» **WHAT IS BEING ASKED**: Look through the records below for the line with "Choosing the Right Upholstery Materials" and the line with "In addition to", then return those lines and all lines between, exactly.

» **DATASET CONTENT**:
▬▬▬▬▬▬

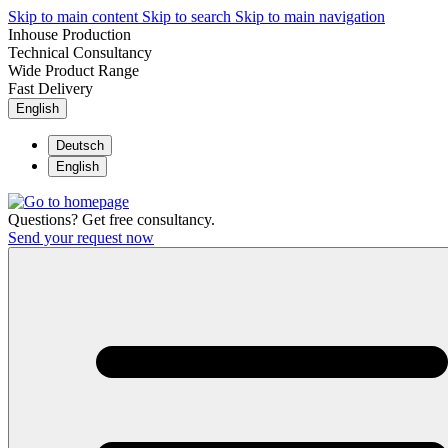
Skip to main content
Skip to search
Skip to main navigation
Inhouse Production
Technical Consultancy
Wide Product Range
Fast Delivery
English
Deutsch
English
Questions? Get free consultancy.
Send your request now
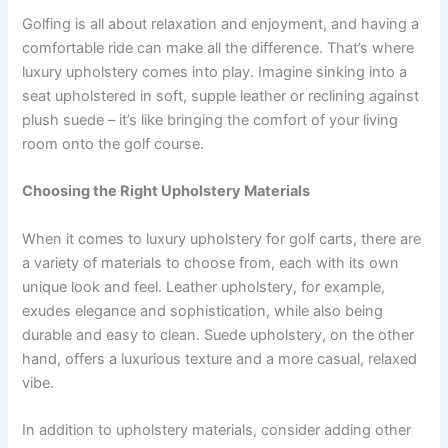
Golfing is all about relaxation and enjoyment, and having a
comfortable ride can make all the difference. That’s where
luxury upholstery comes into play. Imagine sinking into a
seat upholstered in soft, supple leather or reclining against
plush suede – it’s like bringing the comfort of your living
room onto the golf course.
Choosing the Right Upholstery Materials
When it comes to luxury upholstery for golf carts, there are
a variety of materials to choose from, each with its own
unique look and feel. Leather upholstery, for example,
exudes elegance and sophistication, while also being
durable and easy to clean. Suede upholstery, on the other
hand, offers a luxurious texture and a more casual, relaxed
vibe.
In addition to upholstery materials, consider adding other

▬▬▬▬▬▬

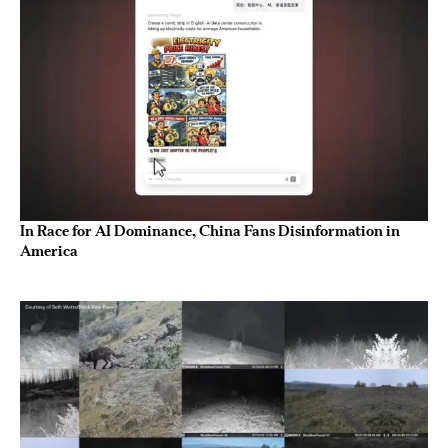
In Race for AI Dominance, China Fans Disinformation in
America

▬▬▬▬▬▬

» **PROBLEM SOLUTION**:
Choosing the Right Upholstery Materials
When it comes to luxury upholstery for golf carts, there are
a variety of materials to choose from, each with its own
unique look and feel. Leather upholstery, for example,
exudes elegance and sophistication, while also being
durable and easy to clean. Suede upholstery, on the other
hand, offers a luxurious texture and a more casual, relaxed
vibe.
In addition to upholstery materials, consider adding other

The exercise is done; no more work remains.